This was Jil Sander without Jil Sander - and without its long departed brother, Raf Simons. Five collections into Rodolfo Paglialunga’s tenure, he is working on providing a new stability.
Mossy pools full of grasses and dotted with alliums were placed like concave pods throughout a concrete catwalk. Models exited wearing bucolic flower pot cloches. These headpieces skewed the collection towards a kind of minimalism that felt rustic and humble.

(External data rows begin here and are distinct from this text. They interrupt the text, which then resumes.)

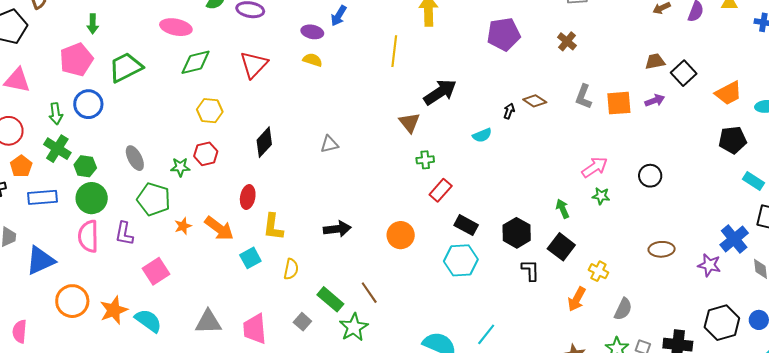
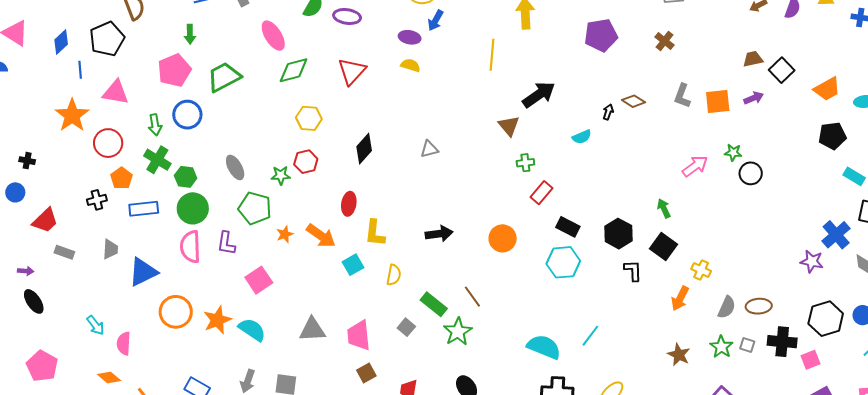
pink ellipse: (176, 27) -> (273, 36), turned 48
green star: (601, 196) -> (733, 153), moved
brown ellipse: (662, 249) -> (759, 306), moved

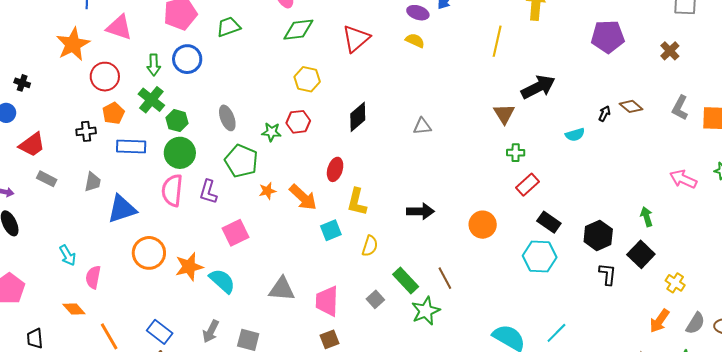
green trapezoid: (224, 77) -> (228, 27), size x0.7
pink arrow: (695, 166) -> (683, 179), turned -128
orange arrow: (680, 298) -> (659, 321), moved

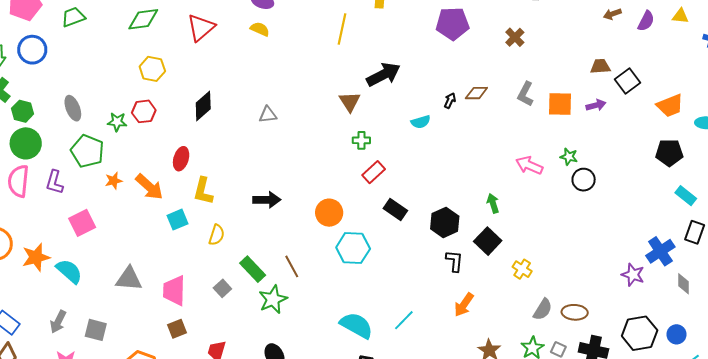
brown diamond: (631, 106) -> (476, 93), turned -40
cyan hexagon: (540, 257) -> (353, 248), moved
orange arrow: (659, 321) -> (464, 305), moved

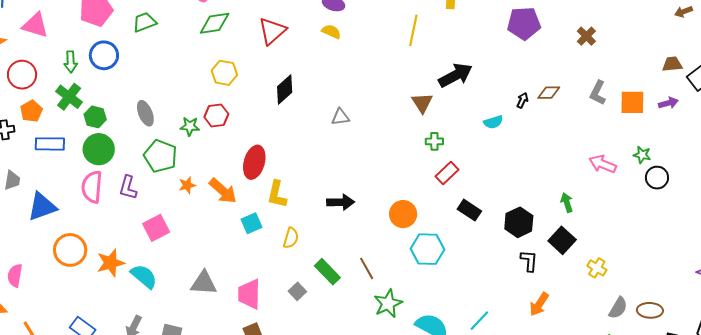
black diamond: (203, 106) -> (285, 90), moved
red ellipse: (181, 159) -> (254, 162), size x1.4
green star: (273, 299) -> (388, 303), moved

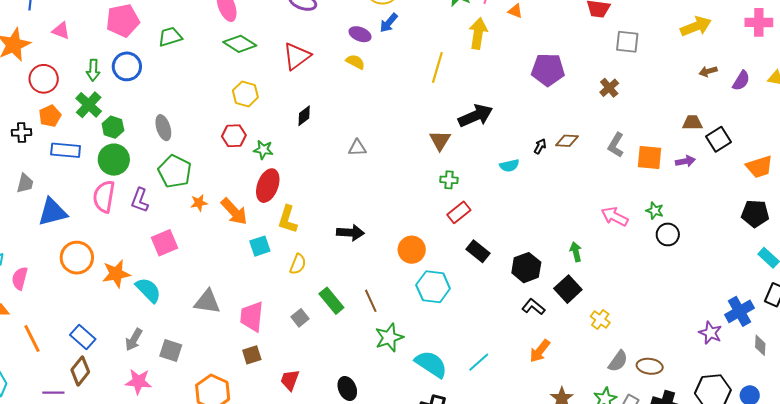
green diamond: (215, 23) -> (240, 44), turned 36
pink triangle: (35, 25) -> (61, 31), size x0.7
black diamond: (285, 90) -> (304, 116), size x0.7
green star: (190, 126) -> (263, 150), moved
black L-shape: (529, 261) -> (533, 307), turned -60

Tufted and pulled seams highlighted the construction and panelling, which made up these mostly all black, cream and white pieces. Halter necks were layered over camisole vests; this collection really nailed that inadvertently sensual vibe that comes from cutting industrial shapes in silks. However, originality was a bit of an issue here. A dress with a pattern that mimicked the idea of having a shirt tied at the waist – as well as lots of criss-cross backless dresses and styles revealing winks of skin - called to mind the great American designer, Geoffrey Beene. Paglialunga isn't the only one taking inspiration from this designer’s archives. J.W. Anderson, Celine and Stella McCartney have all done so in recent seasons.
Black and toile ribbons, and thick shoulder straps on dungaree dresses reminded one of blacksmith aprons and again had a simple industrial charm. There was an expressionist print that almost looked like a bird, almost like a ballerina. A further print then followed that looked - definitely maybe - like a seashell. This was a collection that was dodging a motif.
An incredible decon jacket with feathered trims was pulled off the shoulder to reveal a blouson blouse underneath. Drawstring arms added a performance edge, whilst satin sidled under open pinafore dresses. The strap which horizontally arrived out of the side of a vertical keyhole felt a bit too familiar, like a previous J.W. move - not that I'm sure the idea, again, really belongs to J.W. either.